Wayne Hawkins

No. 65
- Position: Guard

Personal information
- Born: June 17, 1938 Fort Peck, Montana, U.S.
- Died: July 25, 2022 (aged 84)
- Listed height: 6 ft 0 in (1.83 m)
- Listed weight: 240 lb (109 kg)

Career information
- High school: Shasta (Redding, California)
- College: Pacific (1956–1959)
- AFL draft: 1960

Career history
- Oakland Raiders (1960–1970);

Awards and highlights
- AFL champion (1967); 5× Second-team All-AFL (1963–1967); 5× AFL All-Star (1963–1967);

Career AFL/NFL statistics
- Games played: 136
- Games started: 104
- Fumble recoveries: 2
- Stats at Pro Football Reference

= Wayne Hawkins =

American football player (1938–2022)

Wayne Allen Hawkins (June 17, 1938 – July 25, 2022) was an American professional football guard who played for ten seasons in the American Football League (AFL) and the National Football League (NFL). He played for the Oakland Raiders from its founding in 1960 until 1970. He played college football for the Pacific Tigers and was drafted by the Denver Broncos in the AFL's first draft in 1960, he joined the Raiders through the allocation draft before the start of the first AFL season.

==Early life and amateur career==
Hawkins was born in Fort Peck, Montana, on June 17, 1938. He attended Shasta High School in Redding, California. He enrolled at the University of the Pacific and played college football for the Pacific Tigers.

==Professional career==

The Denver Broncos selected Hawkins among their first selections in the 1960 AFL draft. However, he was assigned to the Oakland Raiders before the 1960 season. He went on to become one of only twenty AFL players who played in the AFL for entirety of the league's 10-year run.

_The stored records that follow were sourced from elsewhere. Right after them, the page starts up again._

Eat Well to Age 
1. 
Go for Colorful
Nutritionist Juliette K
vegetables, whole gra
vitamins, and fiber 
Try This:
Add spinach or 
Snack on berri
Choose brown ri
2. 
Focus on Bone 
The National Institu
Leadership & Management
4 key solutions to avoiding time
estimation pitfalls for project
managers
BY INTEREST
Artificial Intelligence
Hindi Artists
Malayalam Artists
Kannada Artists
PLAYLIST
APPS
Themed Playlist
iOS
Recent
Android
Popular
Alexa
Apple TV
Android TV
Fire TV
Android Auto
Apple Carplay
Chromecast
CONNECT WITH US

Hawkins started as right guard for the Raiders from the teams' inception in 1960 thru the 1969 AFL season. He played on the Raiders' taxi squad in 1970, and announced his retirement in 1971. He was later voted to the All-Time Raider team. He earned AFL All-Star honors for five straight years beginning in 1963, and was on the 1967 AFL Champion team that competed in Super Bowl II against the Green Bay Packers. He is a member of the American Football League Hall of Fame.

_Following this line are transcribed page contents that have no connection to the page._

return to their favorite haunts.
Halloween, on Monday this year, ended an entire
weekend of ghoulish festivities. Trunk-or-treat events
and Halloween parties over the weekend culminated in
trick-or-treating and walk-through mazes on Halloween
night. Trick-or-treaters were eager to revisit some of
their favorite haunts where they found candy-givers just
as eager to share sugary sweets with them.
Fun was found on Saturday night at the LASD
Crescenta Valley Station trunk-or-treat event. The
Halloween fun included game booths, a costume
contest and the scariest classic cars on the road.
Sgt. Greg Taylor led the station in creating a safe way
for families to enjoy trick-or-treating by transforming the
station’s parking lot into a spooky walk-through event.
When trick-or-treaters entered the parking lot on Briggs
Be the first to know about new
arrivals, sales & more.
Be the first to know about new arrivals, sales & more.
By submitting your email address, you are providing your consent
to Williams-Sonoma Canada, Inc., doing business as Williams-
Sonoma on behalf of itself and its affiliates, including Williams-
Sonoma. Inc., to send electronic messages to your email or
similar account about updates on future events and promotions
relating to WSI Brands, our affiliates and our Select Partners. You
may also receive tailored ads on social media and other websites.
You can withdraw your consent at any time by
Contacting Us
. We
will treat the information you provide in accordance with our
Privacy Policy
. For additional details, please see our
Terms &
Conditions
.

In Super Bowl II, Hawkins faced off against Jerry Kramer of the Green Bay Packers. Hawkins and Kramer are both from Jordan, Montana, and had the same doctor, while their mothers shared a friendship.

==Later life==
During the mid-1980s, Hawkins collaborated with fellow former Oakland teammates Bob Svihus and Dave Dalby to author the book, Raider: How Offensive Can You Be? A 25-year History of the Oakland Raiders, published by Peninsula Publishing in Monterey, California.

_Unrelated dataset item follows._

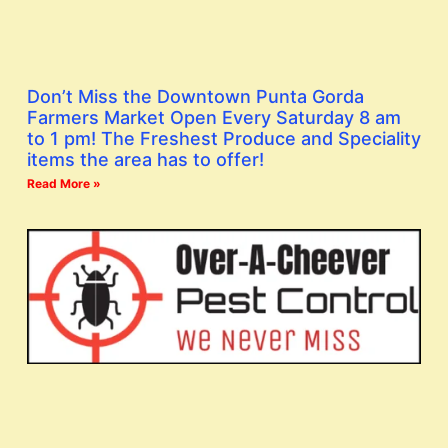
Don’t Miss the Downtown Punta Gorda
Farmers Market Open Every Saturday 8 am
to 1 pm! The Freshest Produce and Speciality
items the area has to offer!
Read More »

In the real estate investment business, Hawkins was an avid golfer who supported Caring for Kids, an organization which benefits the Monterey Bay Boys & Girls Clubs and the Children's Miracle Network. Each year, a group of retired professional football players, including many greats from the Pro Football Hall of Fame, compete in the Legends Golf Tournament held annually at The Spanish Bay Inn, Pebble Beach, and Spyglass Hill golf.

On July 28, 2022, The Raiders announces Hawkins's death on July 25.